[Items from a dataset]
____

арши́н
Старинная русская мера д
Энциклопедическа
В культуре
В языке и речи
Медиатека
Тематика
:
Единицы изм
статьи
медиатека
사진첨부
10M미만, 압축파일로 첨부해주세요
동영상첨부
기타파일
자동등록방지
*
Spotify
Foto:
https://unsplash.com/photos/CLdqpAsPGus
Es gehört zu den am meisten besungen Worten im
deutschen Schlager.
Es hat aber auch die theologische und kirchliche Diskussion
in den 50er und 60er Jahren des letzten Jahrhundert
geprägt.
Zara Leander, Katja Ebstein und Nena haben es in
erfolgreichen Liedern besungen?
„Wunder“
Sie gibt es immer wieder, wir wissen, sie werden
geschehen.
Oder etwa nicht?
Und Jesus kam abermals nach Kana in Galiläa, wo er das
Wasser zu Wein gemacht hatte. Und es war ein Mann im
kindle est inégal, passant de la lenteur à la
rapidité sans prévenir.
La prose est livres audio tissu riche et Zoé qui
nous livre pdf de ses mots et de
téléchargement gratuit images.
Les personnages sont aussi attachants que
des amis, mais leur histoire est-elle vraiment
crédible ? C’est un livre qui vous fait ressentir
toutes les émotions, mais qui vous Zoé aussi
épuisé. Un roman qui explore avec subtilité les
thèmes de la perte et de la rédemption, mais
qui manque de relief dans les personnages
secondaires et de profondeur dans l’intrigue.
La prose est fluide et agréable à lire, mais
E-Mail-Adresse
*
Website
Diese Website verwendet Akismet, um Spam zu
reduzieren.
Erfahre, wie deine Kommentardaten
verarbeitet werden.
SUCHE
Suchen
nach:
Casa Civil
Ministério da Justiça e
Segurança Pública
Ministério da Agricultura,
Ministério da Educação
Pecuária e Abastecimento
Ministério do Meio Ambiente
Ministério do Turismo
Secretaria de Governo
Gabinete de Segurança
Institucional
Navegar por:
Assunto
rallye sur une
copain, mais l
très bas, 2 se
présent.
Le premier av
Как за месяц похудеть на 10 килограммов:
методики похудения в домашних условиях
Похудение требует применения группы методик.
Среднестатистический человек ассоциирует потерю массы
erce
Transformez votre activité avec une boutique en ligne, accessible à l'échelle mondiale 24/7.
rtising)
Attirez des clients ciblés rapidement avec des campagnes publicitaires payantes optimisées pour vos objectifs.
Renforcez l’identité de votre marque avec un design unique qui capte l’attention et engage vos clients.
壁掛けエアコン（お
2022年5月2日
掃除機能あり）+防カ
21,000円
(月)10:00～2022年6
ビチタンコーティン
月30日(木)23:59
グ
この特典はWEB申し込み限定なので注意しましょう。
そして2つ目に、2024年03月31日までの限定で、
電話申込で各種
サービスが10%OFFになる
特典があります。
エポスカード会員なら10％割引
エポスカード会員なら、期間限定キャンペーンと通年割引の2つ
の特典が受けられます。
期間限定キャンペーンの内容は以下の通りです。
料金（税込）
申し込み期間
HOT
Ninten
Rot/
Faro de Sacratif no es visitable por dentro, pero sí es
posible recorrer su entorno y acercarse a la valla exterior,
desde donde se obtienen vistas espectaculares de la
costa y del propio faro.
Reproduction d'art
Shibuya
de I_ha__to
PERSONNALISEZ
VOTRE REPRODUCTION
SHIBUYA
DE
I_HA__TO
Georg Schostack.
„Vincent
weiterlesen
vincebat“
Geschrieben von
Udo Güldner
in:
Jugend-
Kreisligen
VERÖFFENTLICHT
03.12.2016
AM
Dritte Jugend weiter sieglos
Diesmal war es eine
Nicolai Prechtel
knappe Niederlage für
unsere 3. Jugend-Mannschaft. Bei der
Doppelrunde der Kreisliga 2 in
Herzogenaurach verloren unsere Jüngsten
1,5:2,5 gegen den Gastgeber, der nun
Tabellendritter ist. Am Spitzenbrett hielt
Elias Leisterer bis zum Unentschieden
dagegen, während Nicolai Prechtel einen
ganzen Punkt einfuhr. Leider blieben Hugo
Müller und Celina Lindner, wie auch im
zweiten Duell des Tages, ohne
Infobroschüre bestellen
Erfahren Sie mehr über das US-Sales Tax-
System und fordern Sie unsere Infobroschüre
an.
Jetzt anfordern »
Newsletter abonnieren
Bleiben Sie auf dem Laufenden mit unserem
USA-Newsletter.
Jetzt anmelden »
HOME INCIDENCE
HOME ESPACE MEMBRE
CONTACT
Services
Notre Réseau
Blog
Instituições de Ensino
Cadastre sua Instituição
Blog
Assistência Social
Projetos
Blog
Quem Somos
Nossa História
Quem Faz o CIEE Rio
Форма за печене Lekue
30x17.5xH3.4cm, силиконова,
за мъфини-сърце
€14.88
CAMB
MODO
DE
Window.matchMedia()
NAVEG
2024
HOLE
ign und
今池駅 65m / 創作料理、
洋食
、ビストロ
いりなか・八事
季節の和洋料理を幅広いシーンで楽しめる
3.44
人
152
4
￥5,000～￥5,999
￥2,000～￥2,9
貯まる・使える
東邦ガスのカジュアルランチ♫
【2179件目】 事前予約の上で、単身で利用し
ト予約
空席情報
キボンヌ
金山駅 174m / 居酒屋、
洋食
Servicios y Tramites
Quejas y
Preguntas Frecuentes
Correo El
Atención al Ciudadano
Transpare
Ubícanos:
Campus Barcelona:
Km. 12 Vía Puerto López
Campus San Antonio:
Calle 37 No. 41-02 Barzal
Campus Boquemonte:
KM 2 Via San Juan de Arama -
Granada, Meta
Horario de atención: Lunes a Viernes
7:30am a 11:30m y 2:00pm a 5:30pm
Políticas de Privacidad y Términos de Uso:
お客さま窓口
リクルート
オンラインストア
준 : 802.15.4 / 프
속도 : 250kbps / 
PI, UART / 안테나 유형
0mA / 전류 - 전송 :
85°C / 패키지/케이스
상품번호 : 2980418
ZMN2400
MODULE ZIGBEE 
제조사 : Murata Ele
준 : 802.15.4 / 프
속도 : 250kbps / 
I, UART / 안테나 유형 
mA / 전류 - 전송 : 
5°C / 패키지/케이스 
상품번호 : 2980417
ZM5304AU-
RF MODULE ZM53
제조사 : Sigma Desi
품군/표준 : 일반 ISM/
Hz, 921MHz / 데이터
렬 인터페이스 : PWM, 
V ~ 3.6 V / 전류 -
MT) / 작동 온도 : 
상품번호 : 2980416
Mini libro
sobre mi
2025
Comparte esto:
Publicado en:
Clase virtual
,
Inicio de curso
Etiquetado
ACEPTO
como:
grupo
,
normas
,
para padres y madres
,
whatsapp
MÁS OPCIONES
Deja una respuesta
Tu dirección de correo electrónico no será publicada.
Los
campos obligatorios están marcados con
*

____

**HOW TO COMPLETE THIS TASK:**
Within the entries, count the lines that contain the word "Prechtel". Give that number and no more.

**SOLVED EXERCISE:**
2